Mondrian's War

By Mike Allen

You cannot find his pain inside immaculate lines.

You cannot find the sleepless hours spent alone.

His brush moving non-stop till his fingers blistered;

a pause to double over in dry heaves; when done,

begin again, breath hitching; snot and tears

as unyielding stripes forced order on the primal;

sketched first on the page, each new cage designed

to perfect the prime balance.

                                          But never perfected enough.

By the end, too much hung inside the scales for

his thoughts to ever rest or his hands to ever pause

as the sickness slowly thickened in his lungs.

When did he first discover this gift for equilibrium?

An urgent revelation in a haystack-mounded field?

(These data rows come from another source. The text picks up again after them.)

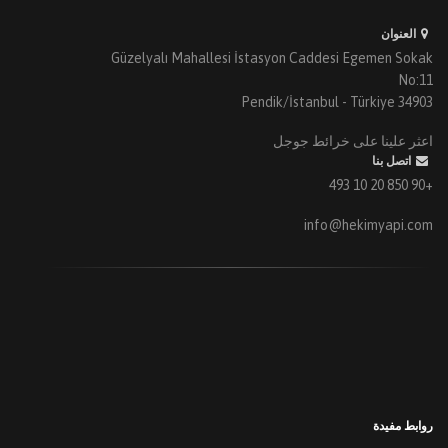
العنوان
Güzelyalı Mahallesi İstasyon Caddesi Egemen Sokak
No:11
34903 Pendik/İstanbul - Türkiye
اعثر علينا على خرائط جوجل
اتصل بنا
+90 850 20 10 493
info@hekimyapi.com
روابط مفيدة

Wind-swept grass arrayed behind his eyes in

primary bands of power? Lines like those that in

the next decade boys who lied about their age

would dig in mortar-scarred earth, premature men

doomed to spill their lives in mud.

                                                 As war raged,

he fought to smooth and contain; believing still

that harmony could be truth and truth harmony:

general beauty with utmost awareness. Abstraction

his new alchemy, a quest to reveal the bones

of the sublime, skeleton of black borders and

color fields; but the formulae eluded him;

ebony dulled to gray, lines retreated from the fronts,

forms refused the restrictions he imposed.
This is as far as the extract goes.